Defined by Straight Lines
The case of Sudan, where a secession vote is taking place, underscores how many developing nations have borders that don't correspond to the histories of the people within them. A new paper tries to measure just how artificial those borders are.
Though one of the researchers' metrics—identifying ethnic groups divided by a border—isn't new, a second is more innovative: measuring a border's "squiggliness." The study examined how square, or rectilinear, borders are—a property indicating that they were sketched by colonial powers, not created organically.
The countries in the top third on both measures—that is, with ethnic groups divided by artificially straight national borders—match up with troubled colonial histories, with examples including Chad, Ecuador, Guatemala, Jordan and Mali. Both metrics also correlate with low gross domestic product per person.
"Artificial States," Alberto Alesina, William Easterly, and Janina Matuszeski Journal of the European Economic Association (forthcoming)
WAR & PEACE
A new study confirms the old axiom that full democracies are unlikely to go to war with each other—but it also suggests that limited democracies may, in fact, be even more bellicose than dictatorships.
The authors, three economists, observe that the 19th and early 20th centuries saw many wars involving limited democracies, nations that either had limited voting rights or a parliament with restricted powers. And the post-Soviet era has seen many conflicts involving partial democracies—among them Russia, Georgia, Yugoslavia and Ethiopia.
Examining interactions between states from 1816 to 2000, the authors focused on pairs of countries, or "dyads." The dyad most likely to go to war—more than any mixed pair—was made up of two limited democracies. The likelihood of war dropped by 59% when the dyad shifted to two dictatorships. It dropped by 74% when it shifted to two full democracies.
Analyzing the results, the authors suggest that hawkish elements of society wield more power in limited democracies than in full ones. As for dictators, they have "neither a hawkish nor a dovish bias."
"Domestic Political Survival and International Conflict: Is Democracy Good for Peace?" Sandeep Baliga, David Lucca and Tomas Sjöström, Review of Economic Studies (forthcoming)
Take That, Pirates!
BAE Systems engineers spent recent weeks testing a prototype laser weapon that, they hope, will let commercial ships fend off pirate attacks.
The system generates a broad, low-power beam of the same sort used to treat eye disorders or to remove hair. It has a range of more than 1.2 miles—although, at that distance, it would serve essentially as a warning sign. Closer in, the beam would be bright enough to keep the pirates from aiming rifles or rocket-propelled grenades at the vessel, the company said, but without causing eye damage. One official of BAE, a British-based global defense giant, compared aiming at a laser-equipped ship to aiming at a plane flying out of the sun.
Sunglasses wouldn't foil the lasers, BAE said. (Classic pirate eye patches might work, but they would have to be worn over both eyes.)
Lost With a Fancy GPS
What's better, to buy an electronic device full of complex, challenging features or one that's cheaper and easier to use? What buyers select can depend on social context, a study finds.
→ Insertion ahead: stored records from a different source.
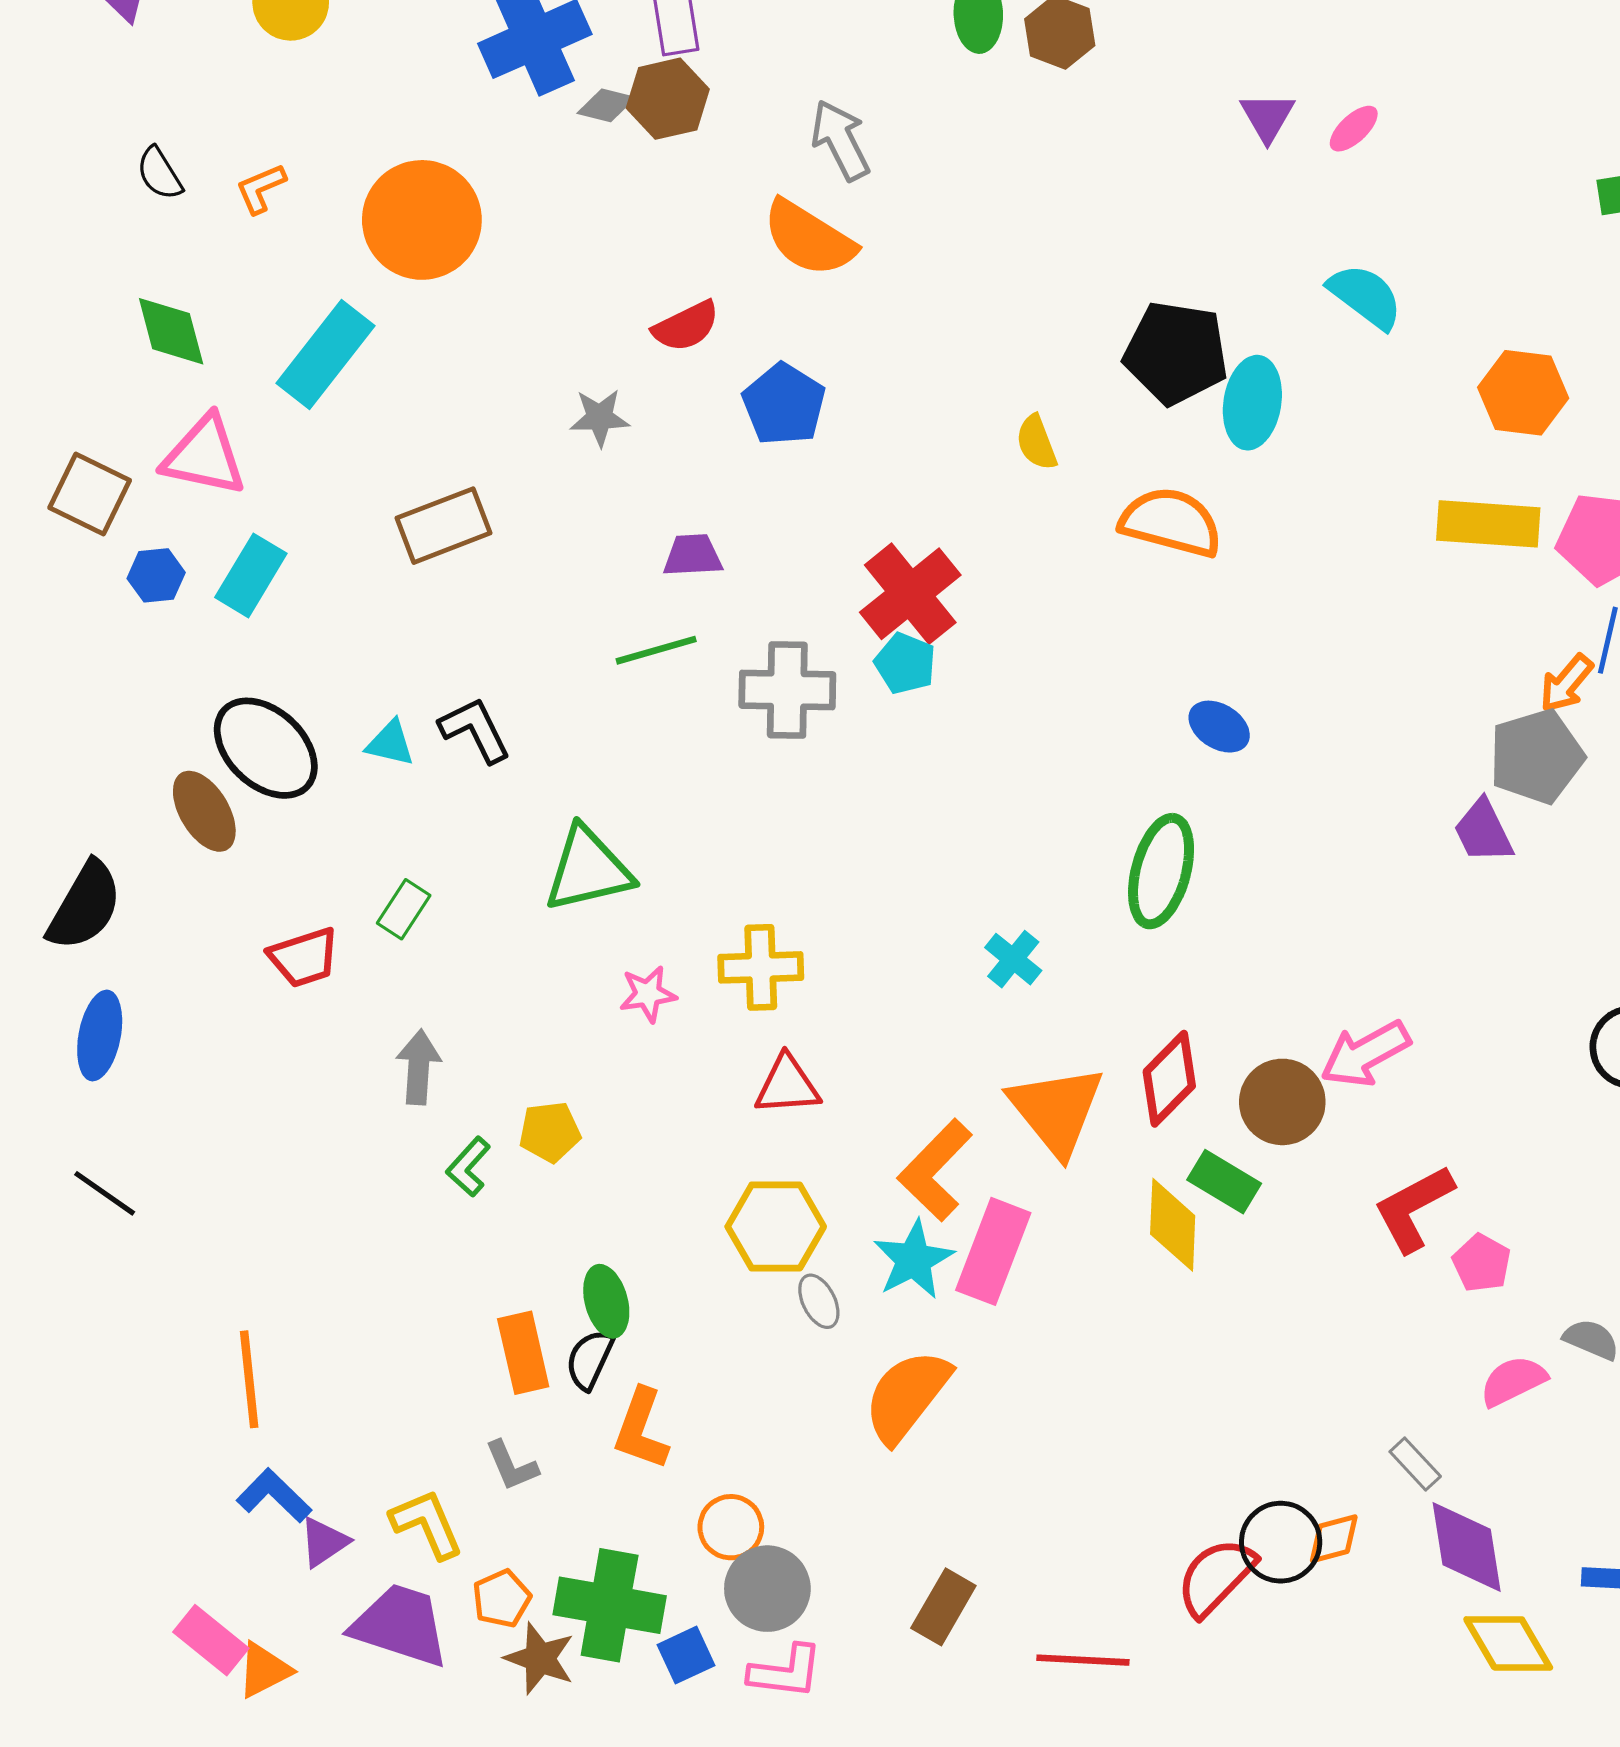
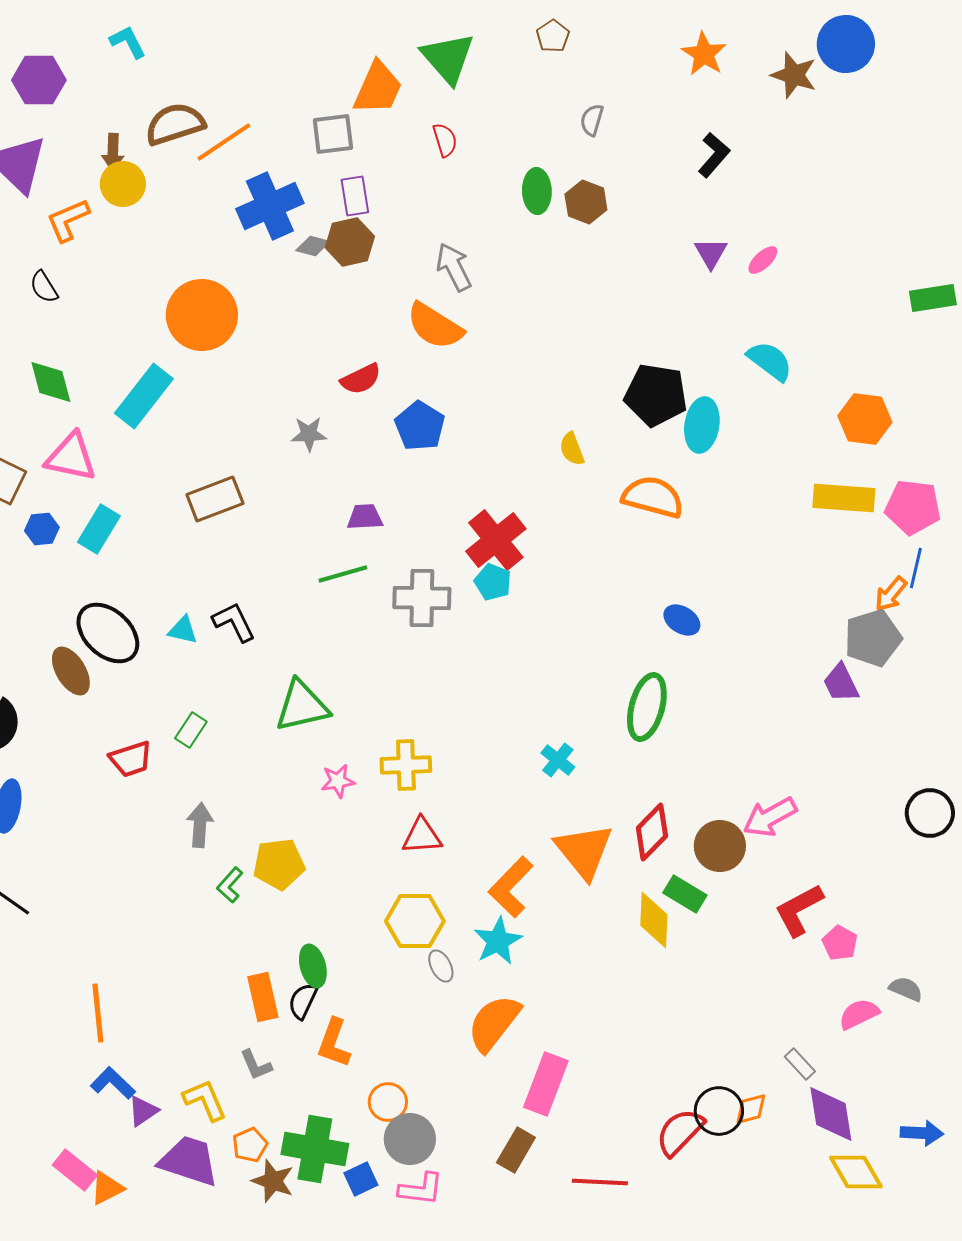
orange L-shape: (261, 188) -> (68, 220), moved, size x1.4
yellow pentagon: (550, 1132) -> (279, 864), size x1.4
pink rectangle: (993, 1251) -> (546, 1084), moved

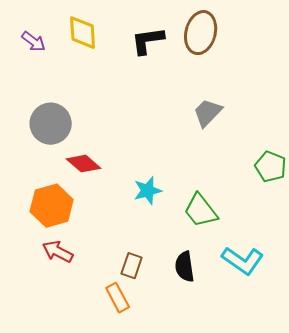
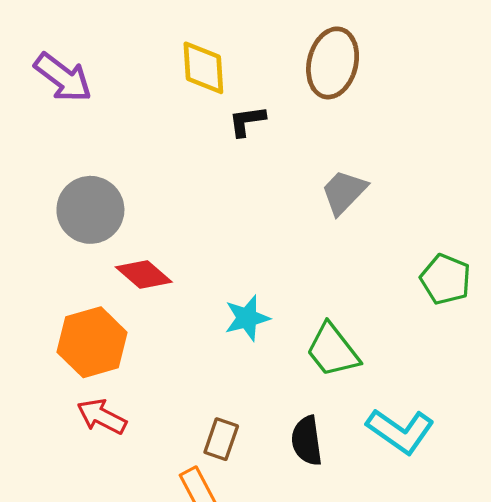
yellow diamond: (83, 33) -> (203, 68), moved
black L-shape: (148, 41) -> (247, 121), moved, size x0.7
purple arrow: (34, 42) -> (63, 77), size x1.5

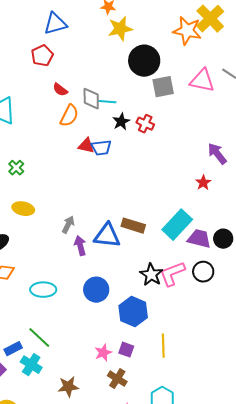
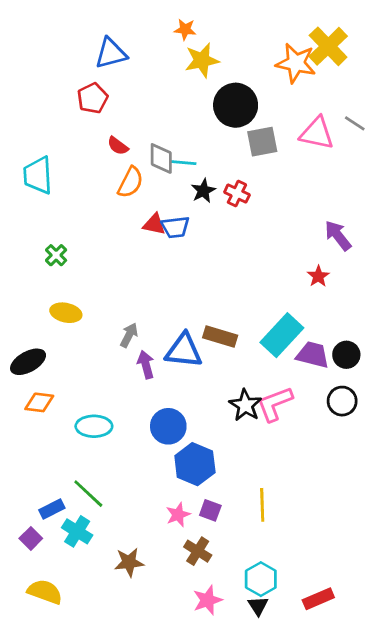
black circle: (203, 272) -> (342, 401), moved
blue hexagon: (133, 312) -> (195, 464), moved

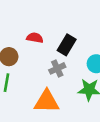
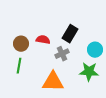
red semicircle: (35, 38) -> (43, 40), moved

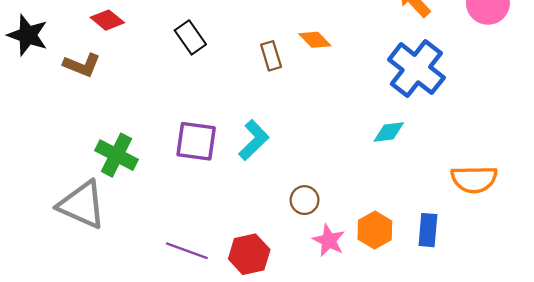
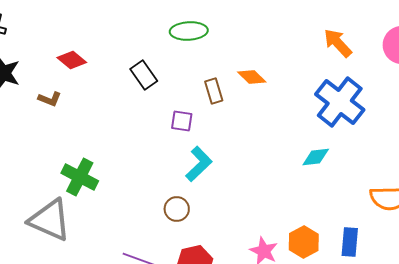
brown L-shape: (82, 65) -> (50, 99), size x0.7
purple square: (196, 141) -> (182, 121), moved, size x0.6
brown circle: (305, 200) -> (177, 209), moved

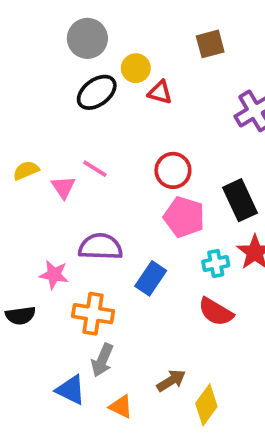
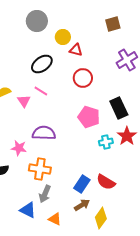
brown square: (210, 44) -> (113, 24), moved
black ellipse: (97, 92) -> (42, 64), moved
red circle: (173, 170) -> (83, 78), moved
blue rectangle: (151, 278) -> (82, 184), moved
red semicircle: (216, 312) -> (106, 182), moved

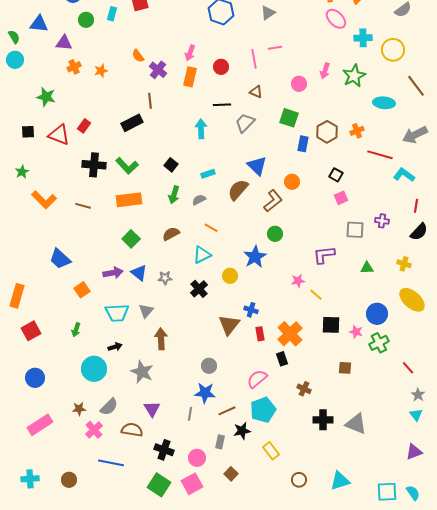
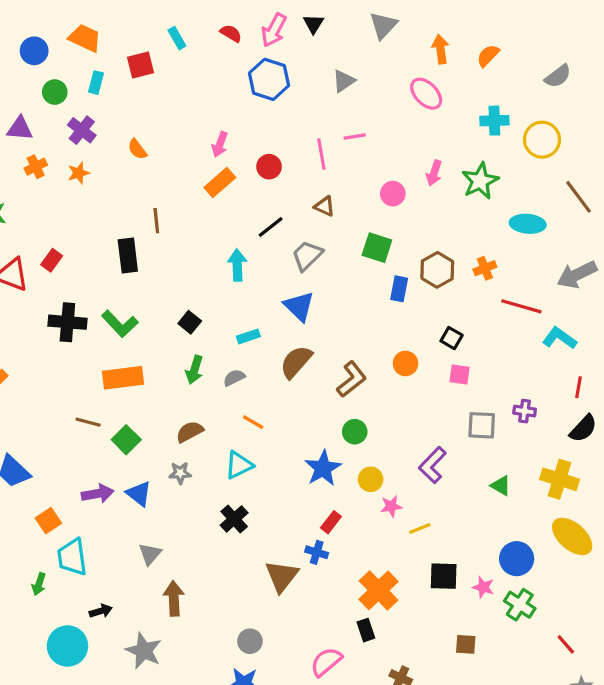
pink ellipse: (336, 19) -> (426, 94), moved
purple cross: (158, 70) -> (82, 130), moved
orange rectangle: (190, 77) -> (220, 183), turned 36
black line: (222, 105) -> (271, 227), turned -36
black rectangle: (132, 123) -> (128, 256), turned -70
blue triangle: (257, 166) -> (299, 306), moved
orange circle: (292, 182) -> (406, 363), moved
pink square: (341, 198) -> (459, 375), turned 32
brown line: (83, 206) -> (88, 422), moved
purple L-shape: (324, 255) -> (432, 465), turned -40
yellow cross: (404, 264) -> (559, 479), size x1.6
green triangle: (367, 268) -> (501, 486), turned 32
yellow circle: (230, 276) -> (371, 479), moved
gray star: (165, 278) -> (180, 473), moved
yellow line: (316, 295) -> (420, 529), turned -64
cyan trapezoid: (117, 313) -> (72, 557), moved, turned 85
red rectangle: (260, 334) -> (331, 522), moved, turned 48
green cross: (379, 343) -> (520, 605), turned -30

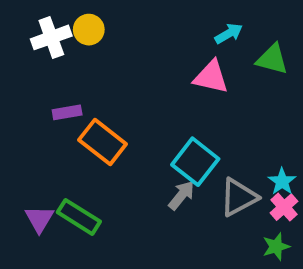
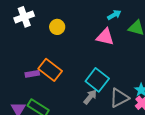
yellow circle: (89, 30) -> (57, 27), moved
purple rectangle: (67, 112) -> (32, 74), moved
In tests involving 160 undergraduates, researchers asked the students to choose between a "feature rich" and a "feature poor" GPS device (with a corresponding price difference). When students thought their decision was private, 54% chose the feature-packed option. But if they were told another person would evaluate their choice, that proportion rose to 70%.
Being thought of as tech-savvy is one thing, however; proving it is another. When the students were told they'd get to experiment with their device privately after their selection (but not keep it), 71% chose the feature-rich option. But if they were told they'd have to demonstrate the device's features to other people, the figure dropped to 39%.
"The Social Utility of Feature Creep," Debora V. Thompson and Michael I. Norton, Journal of Marketing Research (forthcoming)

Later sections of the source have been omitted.